We had to fix up in several locations missing defaults for AUTO_INCREMENT columns. The tables were created with the proper datatype, however we had to find tables which matched a specific naming convention and create/associate a sequence/serial column, set the proper default here, etc. (This was detailed above.)

There was a fair amount of iteration and customization in this process, as there was a fair amount of data which was not of the expected format. The process was iterative, and generally involved attempting to alter the table from within a transaction and finding the next datum which the conversion to the expected type did not work. This would result in a modification of the USING clause of the ALTER TABLE ALTER COLUMN TYPE to accommodate some of the specific issues.

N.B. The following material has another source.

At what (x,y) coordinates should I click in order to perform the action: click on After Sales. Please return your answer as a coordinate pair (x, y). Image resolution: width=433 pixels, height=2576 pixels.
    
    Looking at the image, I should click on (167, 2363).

In several cases, there were only a couple records which had bad/bunko data, so I included explicit UPDATE statements to update those data values via primary key. While this felt a bit "impure", it was a quick and preferred solution to the issue of a few specific records which did not fit general rules.


Ed Avis said...

As a substitute for 'replace into' you can also use a technique like this - for a table t whose primary key is column a:

-- First we insert a row where none exists.
insert into t (a, b, c)
select av, bv, cv
where not exists (
select 0
from t
where a = av

-- Now a row with a=av definitely exists. Update it with the correct values for b and c.
update t
set b = bv, c = cv
where a = av

Here I have used Sybase/MSSQL syntax - perhaps Postgres will be a bit different with the 'select ... where not exists' but the principle is the same. First insert a row if none exists, and then update any row that exists.

The advantage is that this usually doesn't require an explicit transaction. If there was no row, then the first insert succeeds and the update is a no-op. If there was a row, the insert is a no-op and the update sets the values. (Only if there is some test-and-set going on with columns b or c would you need an explicit transaction.)

You can generalize this to 'insert or update' several rows at once from a temporary table, and again anyone observing the database sees a consistent picture, without the need to group the two operations in an explicit transaction.

That said, Postgres's transaction handling is very good and doesn't suffer from the deadlocks which the older technology in earlier Sybase and MSSQL versions is sometimes prone to - so these careful manoeuvres to avoid explicit transaction handling are less necessary.

Ed Avis said...

P.S. in the case where the row already exists, I would expect this technique to perform somewhat better than delete+insert because there isn't maintenance work on any index which may exist on (a).

Pavel Stěhule said...

Few years ago I publish a translation of MySQL functions to Postgres:

Jon Jensen said...

Great write-up, David! An a big amen to your recommendation that all data migration work be scripted. It's always shortsighted to manually munge data if you're going to have to re-do that labor later on a fresh export.